Entries taken from a collection
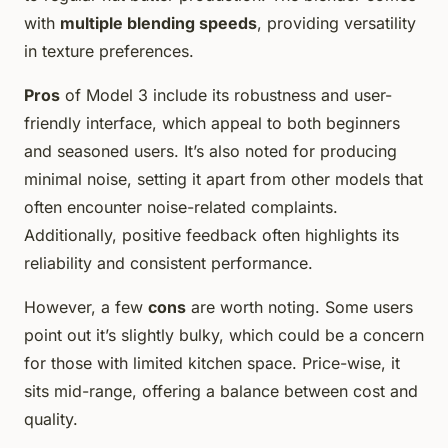
with
multiple blending speeds
, providing versatility
in texture preferences.
Pros
of Model 3 include its robustness and user-
friendly interface, which appeal to both beginners
and seasoned users. It’s also noted for producing
minimal noise, setting it apart from other models that
often encounter noise-related complaints.
Additionally, positive feedback often highlights its
reliability and consistent performance.
However, a few
cons
are worth noting. Some users
point out it’s slightly bulky, which could be a concern
for those with limited kitchen space. Price-wise, it
sits mid-range, offering a balance between cost and
quality.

● **Problem**
Find the lines above that include the string "often" and copy them.

● **Output below**
often encounter noise-related complaints.
Additionally, positive feedback often highlights its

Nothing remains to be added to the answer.